Limestone pavements in
and around Durness


Durness Limestone

With the Loch Eriboll fjord being formed along the weak, lowermost sections of the main Moine Thrust Zone, this is an excellent place to appreciate how geology controls the landscape.  To the west is the uniform dip-slope of the undeformed sedimentary sequence (i.e. the Caledonian Foreland) whereas the rugged topography to the east of the loch relates to the remainder of the thrust zone which exhibits some of the most complex geology in the British isles.


Durness Limestone

The limestone pavements around Durness help support an unusually diverse flora community rich in northern and arctic-alpine species. This is mainly due to the grikes between the pavement blocks which provide a relatively humid shelter from the strong winds and are also inaccessible to grazing animals.

With high levels of calcium carbonate being available within these microhabitats, the habitat is suitable only for those species that can tolerate these conditions such as Mountain Aven, Burnet Rose and the orchid Dark-red Helleborine. However, with accumulations of richer soil also developing within the shady, humid grikes, typical woodland herbs such as the Primrose and Dog’s Mercury can also grow.

Other species to look out for in the pavement areas (particularly those further inland) are various varieties of fern including Hart’s tongue, Brittle bladder-fern and Hard shield-fern. Stone Brambles may also be found within some of the grikes, with the name coming from the large stones found within the red berries rather than from them clinging to the stone pavements to stop them being swept into the sea!

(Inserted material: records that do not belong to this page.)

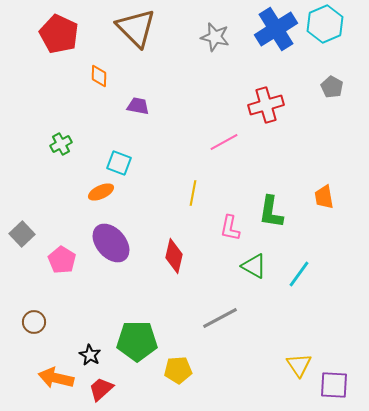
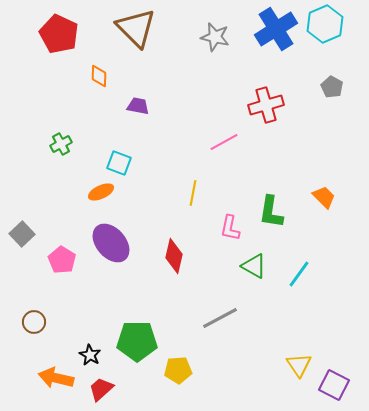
orange trapezoid: rotated 145 degrees clockwise
purple square: rotated 24 degrees clockwise
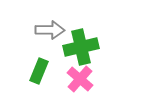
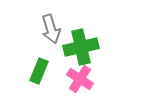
gray arrow: moved 1 px right, 1 px up; rotated 72 degrees clockwise
pink cross: rotated 8 degrees counterclockwise
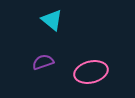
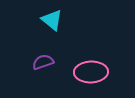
pink ellipse: rotated 12 degrees clockwise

The most accessible pavements are at Lerinbeg, immediately east of Sango Bay. For access (from Durness village), walk towards Smoo Cave and keep turning left along the roads / tracks after Sango Bay until you reach the disused buildings (formerly part of the WWII RAF Sango radar station). Other excellent ‘true limestone’ examples can be found just SSW of the Sangomore mobile mast (best accessed via the waterworks track just off the Bhlar Duibhe / Meadaidh walking routes). Alternatively, several can also be seen above the escarpment immediately east of Loch Borralie.